Foals: In Review at Huxleys Neue Welt

by | indieBerlin

Tonight’s Foals show at Huxley’s Neue Welt is – in the word’s of frontman Yanis Philippakis – a “spicy” affair.

There’s a tropical feeling in the air, either from the tall greenery the band have installed around the stage or from the monsoon-esque conditions the audience had to battle through to reach the venue. (Isn’t it supposed to be summer already?) The gig is a sell-out and the crowd is sweaty before we get started.

Foals, visiting from their native Oxfordshire, UK, are playing the last show of their first mainland European tour since the release of their fifth album, Everything Not Saved Will Be Lost Part 1, in March. Going on tonight’s performance, the newer material is more than ready for the summer festival circuit.

Few British bands of Foals’ generation have hit the same level of consistency.

Few British rock bands of Foals’ generation have hit the same level of consistency across their records, and this shows in the appreciation the crowd gives to the songs from the new album. The juddering, ryhthmic single ‘Exits’ and the arena-ready blare of ‘White Onions’ are all the injection needed to start the floor shaking and the drinks flying. The sound – sporadically unreliable at Huxleys – is spot-on tonight.

It’s the first album and tour that Foals have embarked on without bassist and founding member Walter Gervers. Jeremy Pritchard – previously most commonly found donning ridiculous stage costumes with Everything Everything – has stepped in for the current tour, and delivers his lines immaculately.

The brooding ‘Spanish Sahara’ is every bit as powerful as the raucous rendition of ‘Inhaler’.

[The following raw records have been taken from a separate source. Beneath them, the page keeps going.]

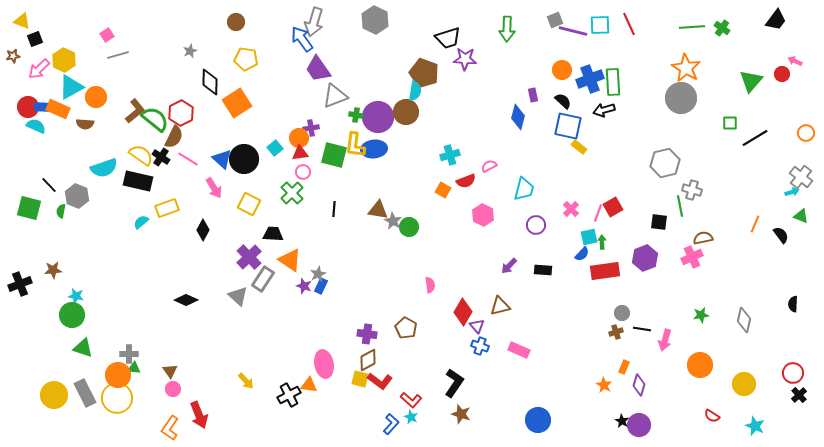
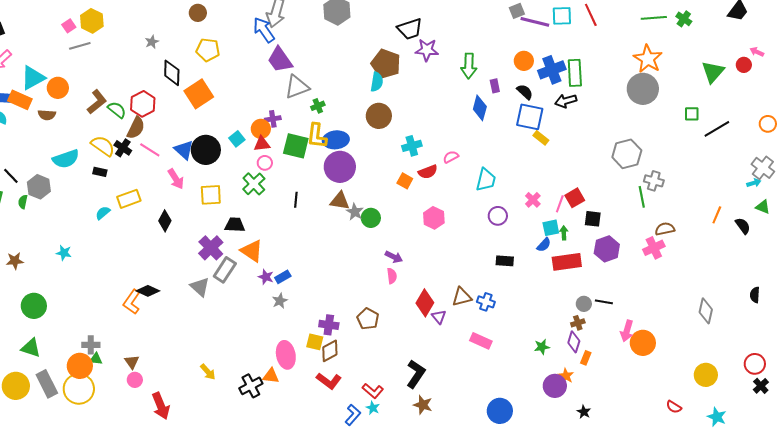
green arrow: (507, 29) -> (469, 66), moved
yellow hexagon: (64, 60) -> (92, 21), moved
brown circle: (406, 112) -> (379, 116), moved
green cross: (356, 115) -> (318, 106), turned -32
purple circle: (378, 117) -> (340, 167), moved
green semicircle: (155, 119) -> (117, 110), size x0.7
black rectangle: (138, 181) -> (100, 172), size x0.5
yellow square: (249, 204) -> (211, 195), turned -30
pink hexagon: (483, 215) -> (434, 218), moved
black square: (659, 222) -> (593, 219), moved
purple arrow: (509, 266) -> (394, 257), moved, turned -108
gray star: (318, 274) -> (280, 301), moved
blue rectangle: (321, 286) -> (283, 277), turned 35
cyan star: (76, 296) -> (64, 253), moved
green star: (701, 315) -> (542, 347), moved
black line: (642, 329) -> (604, 302), moved
blue cross: (480, 346) -> (486, 302), moved
green triangle: (83, 348) -> (31, 348), moved
orange circle: (700, 365) -> (643, 343), moved
yellow square: (360, 379) -> (315, 342), moved
red L-shape: (380, 381) -> (329, 381), moved
purple diamond: (639, 385) -> (574, 342), moved
purple circle: (639, 425) -> (555, 386), moved
orange L-shape: (170, 428) -> (132, 302), moved

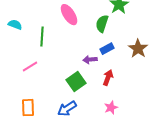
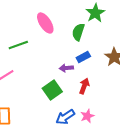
green line: (42, 37) -> (18, 45), turned 66
blue arrow: (67, 109) -> (65, 117), moved

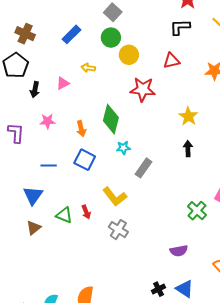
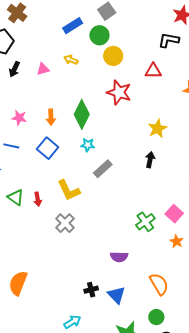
blue rectangle: (71, 34) -> (73, 26), moved
pink star: (48, 121) -> (19, 118), moved

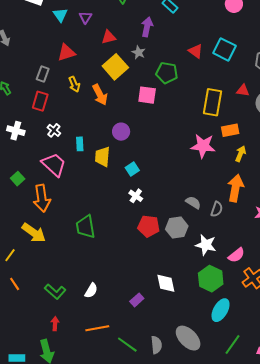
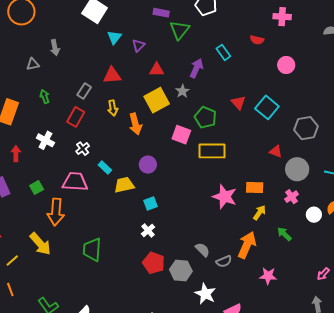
yellow rectangle: (213, 102) -> (212, 151), moved, turned 68
cyan rectangle: (80, 144) -> (105, 167), turned -56
yellow trapezoid: (102, 157) -> (124, 185), turned 60
pink trapezoid: (54, 164) -> (75, 182), turned -52
gray semicircle: (217, 209) -> (224, 261), turned 35

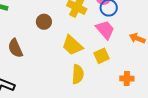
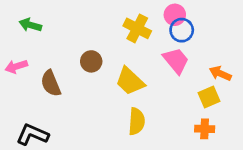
brown circle: (44, 22) -> (91, 61), moved
yellow square: (101, 56) -> (209, 97), moved

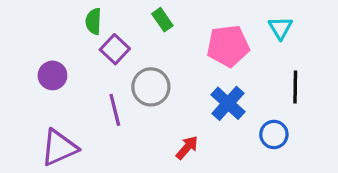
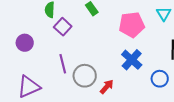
gray circle: (151, 87) -> (85, 76), moved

The band smoothly traverse between their janglier indie numbers (‘My Number’, inevitably, gets a rapturous reception) and the heavy stuff. The brooding ‘Spanish Sahara’ from 2010’s Total Life Forever is every bit as powerful as the raucous rendition of ‘Inhaler’. In a nice nod to the long-time fans, ‘Olympic Airways’ from debut album Antidotes is given a new airing.

Philippakis isn’t averse to indulging his inner Dave Grohl at times, and starts a mild frenzy by strutting along the bartop to the back of the room, returning again to order a shot from the barman during the encore.

The energy doesn’t let up until the lights come on.